Is Cuomo paranoid, or is he paranoid enough? Ask the last 10 months… and pause to reflect on all the unspeakably reckless Thanksgiving travel that took place before this day. It is Russian Roulette writ large, with a round in every other chamber, and in a country that for the love of all things should know better by now.

As for the people and their response to this broadening crisis? The majority have taken the required precautions to heart and are wearing masks, practicing social distancing, avoiding crowded places and staying home when possible … and then there are the Trump faithful, ever ready to participate in self-destructive spectacle in their undying effort to “own the libs.” If the COVID death rate in the states Trump won are any indication, these people appear entirely ready to pursue that goal right into the well of their own graves.
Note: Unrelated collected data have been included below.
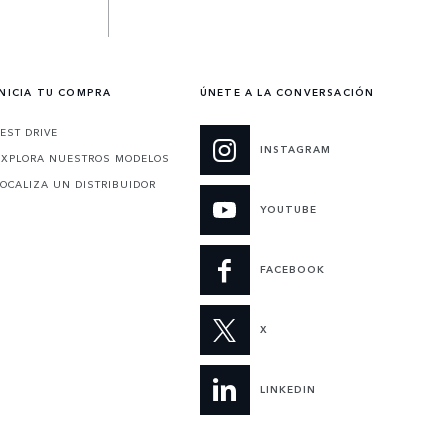
INICIA TU COMPRA
ÚNETE A LA CONVERSACIÓN
TEST DRIVE
INSTAGRAM
EXPLORA NUESTROS MODELOS
LOCALIZA UN DISTRIBUIDOR
YOUTUBE
FACEBOOK
X
LINKEDIN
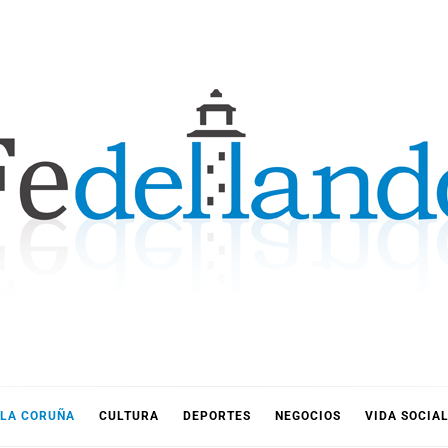
LLANDO
LA CORUÑA
CULTURA
DEPORTES
NEGOCIOS
VIDA SOCIA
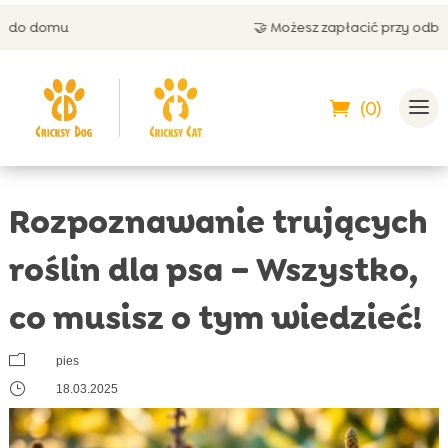
🤝 Możesz zapłacić przy odbiorze
(0)
Rozpoznawanie trujących
roślin dla psa – Wszystko,
co musisz o tym wiedzieć!
m
pies
}
18.03.2025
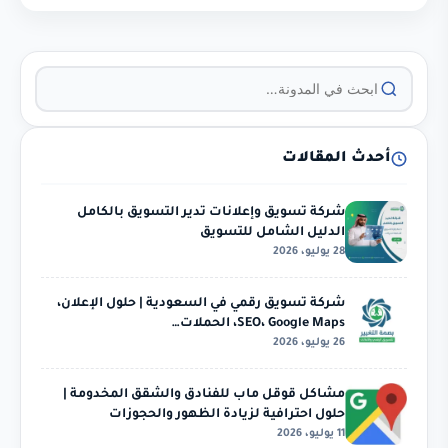
أحدث المقالات
شركة تسويق وإعلانات تدير التسويق بالكامل
الدليل الشامل للتسويق
28 يوليو، 2026
شركة تسويق رقمي في السعودية | حلول الإعلان،
SEO، Google Maps، الحملات…
26 يوليو، 2026
مشاكل قوقل ماب للفنادق والشقق المخدومة |
حلول احترافية لزيادة الظهور والحجوزات
11 يوليو، 2026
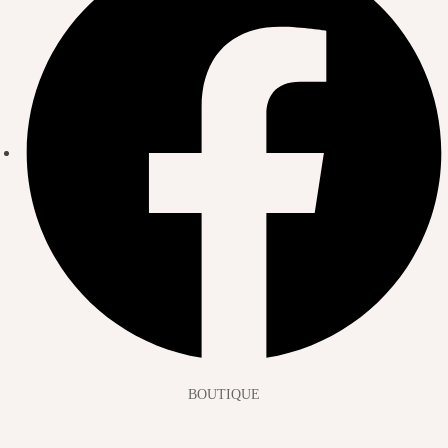
BOUTIQUE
Case in point: Here is a video of “anti-maskers” invading a Target store in Arizona. In their eyes, they are patriots flinging themselves upon the gears of authoritarianism as represented by flimsy pieces of medical equipment. In truth, they are the living nightmare of every minimum wage retail worker who did not sign up to be the mask police in the face of aggressive right-wing ignorance, any more than they signed up to get sick and maybe die as a reward for coming to work in the first place. This kind of nonsense is happening nationwide, and while it certainly is not everybody doing it, it is enough to serve as continued grist for the COVID mill.
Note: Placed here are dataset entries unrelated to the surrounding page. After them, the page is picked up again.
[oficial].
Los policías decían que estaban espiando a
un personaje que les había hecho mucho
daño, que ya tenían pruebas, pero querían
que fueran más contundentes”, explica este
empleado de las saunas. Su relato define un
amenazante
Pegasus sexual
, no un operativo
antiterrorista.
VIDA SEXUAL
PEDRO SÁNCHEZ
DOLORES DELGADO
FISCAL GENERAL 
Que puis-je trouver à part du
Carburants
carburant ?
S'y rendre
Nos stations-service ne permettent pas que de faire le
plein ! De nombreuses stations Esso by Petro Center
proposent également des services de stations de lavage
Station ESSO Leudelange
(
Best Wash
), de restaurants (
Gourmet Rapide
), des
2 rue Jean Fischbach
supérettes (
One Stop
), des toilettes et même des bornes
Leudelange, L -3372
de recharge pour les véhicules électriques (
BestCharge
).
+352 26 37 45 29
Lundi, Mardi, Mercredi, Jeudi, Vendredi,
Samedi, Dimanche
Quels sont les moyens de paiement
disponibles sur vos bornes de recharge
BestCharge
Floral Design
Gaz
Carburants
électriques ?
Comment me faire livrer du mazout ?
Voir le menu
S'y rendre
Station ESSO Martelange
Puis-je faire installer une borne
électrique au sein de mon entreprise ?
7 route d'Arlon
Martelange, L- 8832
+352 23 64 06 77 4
Will people like this be at your Christmas table today? They’re all going somewhere, some of them will be breathing virus onto their aunt’s special bread pudding, and such behavior is enough to keep this thing going ad infinitum, especially if and when these new and highly communicative strains make a home here.

The gift of the Magi, 2020 style.

* * * * *

What, then, do we do?

I, as ever, turn to the poets with a candle in the gloom, and to one above all who bore witness to the nation when it transformed itself into a charnel house of violence, racism and hate more than 150 years ago:

Here is despair on paper, a weary eye encompassing lethal folly on the grandest possible scale, written by one who saw the same trains of the faithless we see today, the sorrow, the poor results of all and the plodding sordid crowds, the empty and useless years, the fear, the fathomless despair and self-doubt, and you, and me, and us, all intertwined in tragedy that seems to have no bottom. What good, amid all this, is hope? What good is anything at all?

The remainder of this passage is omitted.